When Mary Fox took over the public defender’s office in St. Louis in 2007 there were about 2,000 defendants incarcerated who hadn’t been convicted of the alleged crimes that put them behind bars. Then, as now, the bulk of the people in jail in the city were there on pretrial release, most of them poor people, many black, who could not afford the bail set by a judge.
That number, still too high, is down to about 800, Fox said Thursday night at an event held by a coalition of activist groups known as Close the Workhouse.
Many of the activists are people like Inez Bordeaux, who themselves have spent weeks or months in the notoriously decrepit and unsanitary medium security jail, often just awaiting a trial date or picked up on a warrant for a probation violation they didn’t even know existed.
“If you’re black and live in this city, you’ve either been to the Workhouse or you know somebody who has been to the Workhouse,” Bordeaux says.
She can’t talk about her time at the facility that has been subject to civil rights lawsuits for decades without tearing up. She mentions the rats, the mold, the stagnant water and the cold as reasons for shutting down the facility.
Fox offers a different reason.
“There is no reason for the city to operate two jails at an enormous expense to taxpayers,” Fox says.
The city’s other jail is the modern City Justice Center, next to the courthouse downtown on Tucker Boulevard. That jail has a capacity of 860 prisoners, and on Thursday it held just 697. Meanwhile, the population at the Workhouse, with a capacity of more than 1,000, was down to 380.

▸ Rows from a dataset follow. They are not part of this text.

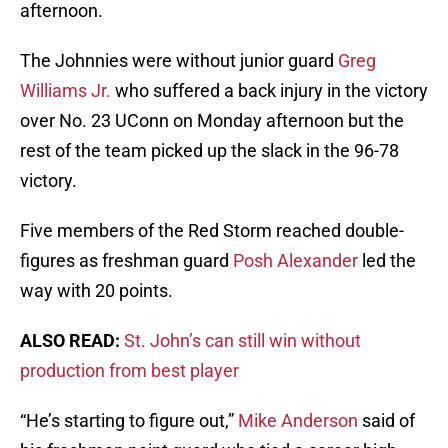
afternoon.
The Johnnies were without junior guard
Greg
Williams Jr.
who suffered a back injury in the victory
over No. 23 UConn on Monday afternoon but the
rest of the team picked up the slack in the 96-78
victory.
Five members of the Red Storm reached double-
figures as freshman guard
Posh Alexander
led the
way with 20 points.
ALSO READ:
St. John’s can still win without
production from best player
“He’s starting to figure out,”
Mike Anderson
said of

A big reason for that is because Circuit Attorney Kim Gardner is following the lead of other progressive prosecutors around the country and working to decrease mass incarceration. She’s refusing to prosecute some petty crimes, such as marijuana possession. Rather than jailing nonviolent defendants pretrial, she’s issuing more summonses. Also, efforts by The Bail Project nonprofit have freed more than 700 defendants in the city.

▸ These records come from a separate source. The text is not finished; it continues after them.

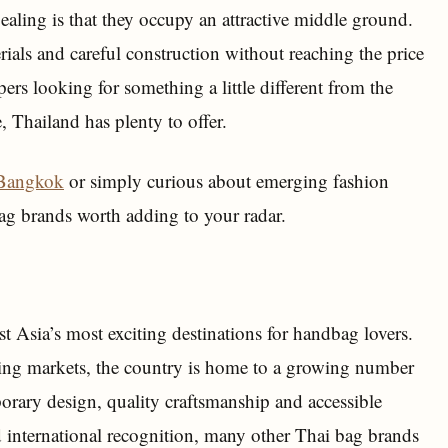
aling is that they occupy an attractive middle ground.
ials and careful construction without reaching the price
rs looking for something a little different from the
 Thailand has plenty to offer.
 Bangkok
or simply curious about emerging fashion
bag brands worth adding to your radar.
 Asia’s most exciting destinations for handbag lovers.
ing markets, the country is home to a growing number
ary design, quality craftsmanship and accessible
 international recognition, many other Thai bag brands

At the Close the Workhouse event, Gardner didn’t endorse the concept of shutting the facility down, but, she said: “I will make sure there are fewer people in the Workhouse.”
With just a little progress, Fox believes the city would make a smart financial move by shutting down the facility, which costs about $16 million a year to operate.
Key to the move?
Stop housing so many federal prisoners.
Right now, the city is holding about 218 federal prisoners, Fox says. Subtract them from the equation, continue to reduce the local pretrial population, and the City Justice Center is big enough to house every local defendant in the city, she says.
“If the city of St. Louis would just get rid of those federal prisoners, there would be room,” Fox says. “There is no need for the Workhouse, and you’re wasting your money on it.”
The math adds up.
There’s a reason the city — like many counties in Missouri — house so many federal prisoners. It makes money. The city charges the federal government $73 a day to house its prisoners. Between that cost and other reimbursements for transportation, the city brings in about $1 million or more a year for housing federal prisoners, budget director Paul Payne says. (This fiscal year the city has taken in $1.7 million from the federal prisoners so far).
About 30 percent of that money goes into general revenue, and the rest is supposed to go into a fund to make jail improvements.
Subtract that $1 million from the $16 million it costs to run the Workhouse, and the city comes out $15 million ahead.
To the “tough on crime” crowd, this might seem heretical, but reducing jail population makes the community safer. That’s what trailblazing prosecutor Larry Krasner found in Philadelphia. After taking office in 2017, the same year Gardner took over here, Krasner stopped requiring cash bail for most city offenses. He released 1,750 defendants, most being held before trial.
A study released last month by researchers from the University of Pennsylvania and George Mason University showed the moves worked. Violent crime is down in Philadelphia. Defendants are still showing up for court dates.
In Philadelphia about 40 percent of defendants are released on their own recognizance, with no bail, says Blake Strode, the executive director of nonprofit law firm ArchCity Defenders, which is suing the city over what it says is an unconstitutional use of cash bail which unfairly punishes poor defendants. The numbers are even higher in New York and Washington, D.C. In St. Louis, according to ArchCity’s research, only about 4 percent of defendants are historically released pretrial without bail.
So they sit in the Workhouse, for weeks, before seeing a judge. They lose cars, jobs and children.
“They’re there,” Strode says, “simply because they don’t have enough money to buy their freedom.”
There’s a better way, Fox says. Send the federal prisoners somewhere else. Close the Workhouse.
“Everyone who is incarcerated there would fit in the City Justice Center,” she says. “Keeping it open makes no sense.”